- **Task description**: Go through the data below and transcribe it exactly. Omit the images.

- **Recorded data**:
^^^^
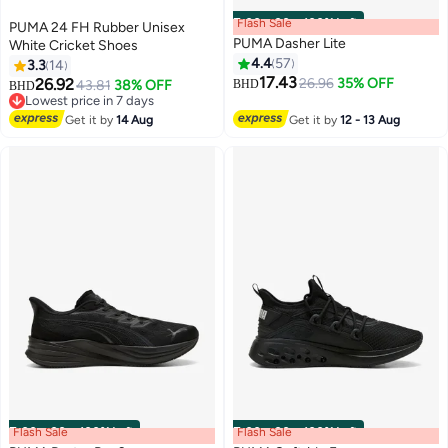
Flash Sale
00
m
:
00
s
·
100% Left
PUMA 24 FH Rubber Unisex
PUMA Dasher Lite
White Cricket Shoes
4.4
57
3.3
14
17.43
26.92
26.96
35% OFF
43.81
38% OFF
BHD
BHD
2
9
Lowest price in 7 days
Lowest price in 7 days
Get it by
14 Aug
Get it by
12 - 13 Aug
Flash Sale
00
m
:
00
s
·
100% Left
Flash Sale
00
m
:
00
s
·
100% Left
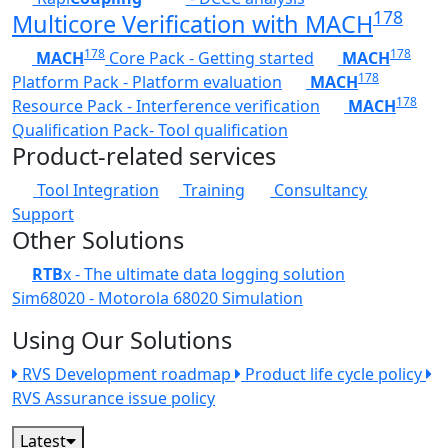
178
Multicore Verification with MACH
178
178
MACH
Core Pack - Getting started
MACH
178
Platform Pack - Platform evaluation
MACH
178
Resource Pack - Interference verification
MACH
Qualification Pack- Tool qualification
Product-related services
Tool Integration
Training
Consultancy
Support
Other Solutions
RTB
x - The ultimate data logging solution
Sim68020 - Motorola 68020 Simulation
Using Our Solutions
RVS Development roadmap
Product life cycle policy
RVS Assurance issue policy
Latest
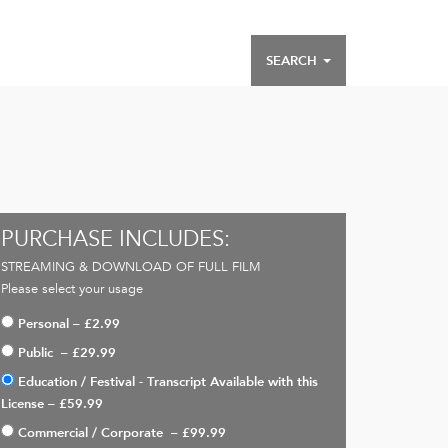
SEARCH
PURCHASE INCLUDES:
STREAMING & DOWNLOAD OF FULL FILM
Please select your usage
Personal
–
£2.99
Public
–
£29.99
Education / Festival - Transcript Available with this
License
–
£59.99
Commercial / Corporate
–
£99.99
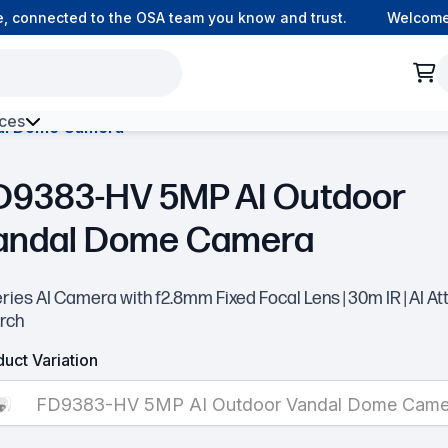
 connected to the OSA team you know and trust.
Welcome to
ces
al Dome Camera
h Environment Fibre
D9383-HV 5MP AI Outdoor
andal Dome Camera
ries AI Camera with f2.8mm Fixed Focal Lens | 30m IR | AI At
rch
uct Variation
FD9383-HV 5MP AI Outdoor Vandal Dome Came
^^^^
- **Written response**:
Flash Sale
00
m
:
00
s
·
100% Left
PUMA 24 FH Rubber Unisex
PUMA Dasher Lite
White Cricket Shoes
4.4
57
3.3
14
17.43
26.92
26.96
35% OFF
43.81
38% OFF
BHD
BHD
2
9
Lowest price in 7 days
Lowest price in 7 days
Get it by
14 Aug
Get it by
12 - 13 Aug
Flash Sale
00
m
:
00
s
·
100% Left
Flash Sale
00
m
:
00
s
·
100% Left
178
Multicore Verification with MACH
178
178
MACH
Core Pack - Getting started
MACH
178
Platform Pack - Platform evaluation
MACH
178
Resource Pack - Interference verification
MACH
Qualification Pack- Tool qualification
Product-related services
Tool Integration
Training
Consultancy
Support
Other Solutions
RTB
x - The ultimate data logging solution
Sim68020 - Motorola 68020 Simulation
Using Our Solutions
RVS Development roadmap
Product life cycle policy
RVS Assurance issue policy
Latest
SEARCH
PURCHASE INCLUDES:
STREAMING & DOWNLOAD OF FULL FILM
Please select your usage
Personal
–
£2.99
Public
–
£29.99
Education / Festival - Transcript Available with this
License
–
£59.99
Commercial / Corporate
–
£99.99
 connected to the OSA team you know and trust.
Welcome to
ces
al Dome Camera
h Environment Fibre
D9383-HV 5MP AI Outdoor
andal Dome Camera
ries AI Camera with f2.8mm Fixed Focal Lens | 30m IR | AI At
rch
uct Variation
FD9383-HV 5MP AI Outdoor Vandal Dome Came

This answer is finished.